The walls of these bubbles would become barriers. Only dark matter particles with large masses would have enough energy to pass through to the other side inside the expanding bubbles and escaping the Wild West that annihilated lighter particles. This would filter out lower mass dark matter particles and could explain the abundance of dark matter observed today.
The search continues
One of the leading candidates for dark matter are Weakly Interacting Massive Particles, or WIMPs. These hypothetical particles would weigh 10 to 100 times more than protons, but they would interact with matter only through two of the fundamental forces of nature: gravity and the nuclear weak force. Passing like specters through the universe, they could account for the missing dark matter astronomers, such as Zwicky, first noticed almost a century ago.

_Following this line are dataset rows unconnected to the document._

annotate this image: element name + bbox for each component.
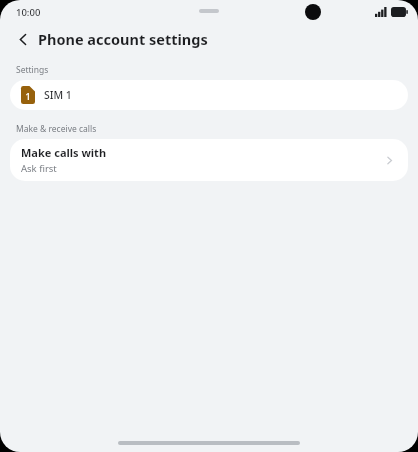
staticText: SIM 1 [44,88,72,102]
staticText: Phone account settings [38,29,208,49]
staticText: Ask first [21,162,57,175]
staticText: 10:00 [16,6,41,19]
button[interactable]: 1 [10,80,408,110]
button[interactable]: Make calls with [10,139,408,181]
button[interactable]: Back [10,26,36,52]
staticText: 1 [25,90,31,102]
staticText: Make & receive calls [16,123,97,135]
staticText: Settings [16,64,49,76]
staticText: Make calls with [21,145,107,160]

The search for WIMPs drove physicists to build enormous state-of-the-art detectors deep underground. But despite decades of searching for the elusive particles, none have been found. This led scientists in recent years to look for other dark matter particle contenders that are either lighter or heavier than WIMPs.
"One exciting aspect about the idea [of our research] is that it works for dark matter particles that are much heavier than most other candidates, such as the famous [WIMPs], on which most experimental searches in the past were focused," Kopp, a coauthor of the paper], said in an interview. "Our work, therefore, motivates the extension of dark matter searches towards heavier masses."
Their work could also open up the search for dark matter to other future projects such as the Laser Interferometer Space Antenna (LISA), a constellation of space probes spanning millions of miles designed to detect the ripples of gravitational waves through space.
If the cosmic bubbles envisioned by Long and colleagues were present during the early universe, they may have left a detectable fingerprint through gravitational waves, Long said. It's possible some fraction of the energy created by two bubble walls colliding would produce gravitational waves detectable by future experiments.
The team plans to expand on their research to understand more about what happens when dark matter interacts with these bubble walls and what happens when bubbles collide. "We know dark matter is out there, but we don't know much else," Baker said. "If it's a new particle, then there's a good chance that we could actually detect it in a laboratory. We could then pin down its properties, like its mass and interactions, and learn something new and deep about the universe."